There have been numbers of conflicting and confusing situations, but also uniformity, in the application of the two most popular fractional derivatives, namely the classic Riemann-Liouville and Caputo fractional derivatives. The range of these issues is wide, including the initialization with the Caputo derivative and its observed difficulties compared to the Riemann-Liouville initialization conditions. In this paper, being aware of these issues and reacting to the newly introduced Caputo-Fabrizio fractional derivative (CFFD) without singular kernel, we introduce a new definition of fractional derivative called the new Riemann-Liouville fractional derivative (NRLFD) without singular kernel. The filtering property of the NRLFD is pointed out by showing it as the derivative of a convolution and contrary to the CFFD, it matches with the function when the order is zero.

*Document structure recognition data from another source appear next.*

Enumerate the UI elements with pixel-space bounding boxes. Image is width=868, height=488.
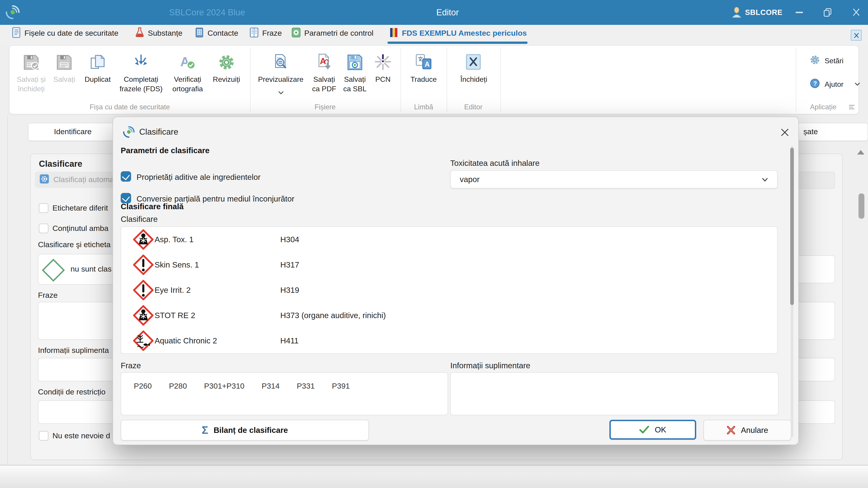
scrollbar-thumb[interactable] xyxy=(859,193,864,219)
sbl-floppy-icon xyxy=(340,49,370,72)
ribbon-button-label: Duplicat xyxy=(80,74,115,84)
section-tab-label: șate xyxy=(803,127,818,136)
dialog-info-label: Informații suplimentare xyxy=(450,361,530,370)
ghs08-health-hazard-icon xyxy=(133,229,154,252)
pcn-button[interactable]: PCN xyxy=(370,49,396,84)
bg-checkbox-labeling-label: Etichetare diferit xyxy=(53,204,108,213)
bg-checkbox-labeling[interactable] xyxy=(39,203,49,213)
toxicity-dropdown[interactable]: vapor xyxy=(450,170,778,188)
duplicate-button[interactable]: Duplicat xyxy=(80,49,115,84)
classification-row[interactable]: Skin Sens. 1 H317 xyxy=(121,252,777,278)
restore-icon[interactable] xyxy=(823,7,833,19)
auto-classify-gear-icon xyxy=(39,174,49,186)
classification-balance-button[interactable]: Σ Bilanț de clasificare xyxy=(121,420,369,441)
ribbon-button-label: Închideți xyxy=(452,74,495,84)
romanian-flag-icon xyxy=(389,26,399,40)
dialog-close-button[interactable] xyxy=(778,125,792,140)
chevron-down-icon xyxy=(278,91,284,95)
review-gear-icon xyxy=(208,49,246,72)
p-phrase: P280 xyxy=(169,382,187,391)
p-phrases-field[interactable]: P260 P280 P301+P310 P314 P331 P391 xyxy=(121,372,448,415)
hazard-statement-code: H319 xyxy=(280,285,299,295)
tab-contacte[interactable]: Contacte xyxy=(194,25,238,42)
bg-info-label: Informații suplimenta xyxy=(38,346,109,355)
bg-checkbox-no-need[interactable] xyxy=(39,431,49,441)
dialog-info-field[interactable] xyxy=(450,372,778,415)
main-tabbar: Fișele cu date de securitate Substanțe xyxy=(0,25,868,45)
p-phrase: P391 xyxy=(332,382,350,391)
spell-check-button[interactable]: A Verificați ortografia xyxy=(165,49,210,94)
review-button[interactable]: Revizuiți xyxy=(208,49,246,84)
ribbon-button-label: Salvați ca PDF xyxy=(309,74,340,94)
account-name[interactable]: SBLCORE xyxy=(745,0,782,25)
classification-row[interactable]: STOT RE 2 H373 (organe auditive, rinichi… xyxy=(121,303,777,328)
sigma-icon: Σ xyxy=(202,425,208,435)
p-phrase: P301+P310 xyxy=(204,382,245,391)
red-x-icon xyxy=(726,426,736,435)
p-phrase: P331 xyxy=(297,382,315,391)
ghs08-health-hazard-icon xyxy=(133,305,154,328)
bg-checkbox-no-need-label: Nu este nevoie d xyxy=(53,431,110,441)
section-tab-identificare[interactable]: Identificare xyxy=(28,123,118,141)
spell-check-icon: A xyxy=(165,49,210,72)
classification-row[interactable]: Aquatic Chronic 2 H411 xyxy=(121,328,777,353)
bg-checkbox-packaging[interactable] xyxy=(39,224,49,233)
building-icon xyxy=(194,26,204,40)
translate-button[interactable]: A Traduce xyxy=(405,49,442,84)
p-phrase: P314 xyxy=(262,382,280,391)
cancel-button[interactable]: Anulare xyxy=(704,420,791,441)
params-header: Parametri de clasificare xyxy=(121,146,210,156)
tab-substante[interactable]: Substanțe xyxy=(135,25,182,42)
chevron-down-icon xyxy=(855,82,860,86)
ribbon-button-label: Ajutor xyxy=(825,80,844,88)
classification-row[interactable]: Eye Irrit. 2 H319 xyxy=(121,278,777,303)
window-title: Editor xyxy=(389,0,506,25)
bg-restrict-label: Condiții de restricțio xyxy=(38,388,105,397)
tab-parametri-control[interactable]: Parametri de control xyxy=(291,25,373,42)
fill-phrases-button[interactable]: Completați frazele (FDS) xyxy=(114,49,168,94)
hazard-class-name: Eye Irrit. 2 xyxy=(155,285,191,295)
bg-not-classified-label: nu sunt clas xyxy=(70,265,112,274)
save-button[interactable]: Salvați xyxy=(49,49,80,84)
ribbon-group-label: Fișa cu date de securitate xyxy=(90,103,170,111)
close-editor-button[interactable]: Închideți xyxy=(452,49,495,84)
additive-properties-label: Proprietăți aditive ale ingredientelor xyxy=(136,173,260,182)
save-close-icon xyxy=(13,49,49,72)
classification-row[interactable]: Asp. Tox. 1 H304 xyxy=(121,227,777,252)
settings-button[interactable]: Setări xyxy=(810,55,844,67)
close-tab-icon xyxy=(853,32,859,38)
close-icon xyxy=(780,128,789,137)
tab-label: Substanțe xyxy=(148,29,182,38)
minimize-icon[interactable] xyxy=(796,12,803,13)
close-tab-button[interactable] xyxy=(851,30,862,41)
hazard-statement-code: H373 (organe auditive, rinichi) xyxy=(280,311,386,320)
close-window-icon[interactable] xyxy=(852,8,861,19)
dialog-scrollbar-thumb[interactable] xyxy=(790,148,794,305)
ok-button[interactable]: OK xyxy=(610,420,696,440)
scrollbar-up-arrow[interactable] xyxy=(857,150,864,155)
save-as-pdf-button[interactable]: A Salvați ca PDF xyxy=(309,49,340,94)
ribbon-button-label: Setări xyxy=(825,57,844,65)
bg-checkbox-packaging-label: Conţinutul amba xyxy=(53,224,108,233)
hazard-class-name: Asp. Tox. 1 xyxy=(155,235,194,244)
pdf-icon: A xyxy=(309,49,340,72)
ribbon-button-label: Traduce xyxy=(405,74,442,84)
tab-fise-date-securitate[interactable]: Fișele cu date de securitate xyxy=(11,25,119,42)
group-dialog-launcher-icon[interactable] xyxy=(848,103,855,111)
save-and-close-button[interactable]: Salvați și închideți xyxy=(13,49,49,94)
preview-button[interactable]: Previzualizare xyxy=(253,49,309,84)
tab-label: Fișele cu date de securitate xyxy=(24,29,119,38)
help-button[interactable]: ? Ajutor xyxy=(810,78,860,90)
auto-classify-button[interactable]: Clasificați automat xyxy=(35,172,116,188)
additive-properties-checkbox[interactable] xyxy=(121,171,131,182)
phrases-book-icon xyxy=(249,26,259,40)
statusbar xyxy=(0,465,868,488)
tab-fraze[interactable]: Fraze xyxy=(249,25,282,42)
chevron-down-icon xyxy=(762,177,768,182)
tab-fds-exemplu[interactable]: FDS EXEMPLU Amestec periculos xyxy=(389,25,527,42)
flask-icon xyxy=(135,26,145,40)
save-icon xyxy=(49,49,80,72)
save-as-sbl-button[interactable]: Salvați ca SBL xyxy=(340,49,370,94)
tab-label: Contacte xyxy=(208,29,238,38)
duplicate-icon xyxy=(80,49,115,72)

We also explore various scientific situations that may be conflicting and confusing in the applicability of both new derivatives. In particular, we show that both definitions still have some basic similarities, like not obeying the traditional chain rule. Furthermore, we provide the explicit formula for the Laplace transform of the NRLFD and we prove that, contrary to the CFFD, the NRLFD requires non-constant initial conditions and does not require the function f to be continuous or differentiable. Some simulations for the NRLFD are presented for different values of the derivative order. In the second part of this work, numerical approximations for the first- and second-order NRLFD are developped followed by a concrete application to diffusion. The stability of the numerical scheme is proved and numerical simulations are performed for different values of the derivative order \( \alpha\). They exhibit similar behavior for closed values of \( \alpha\).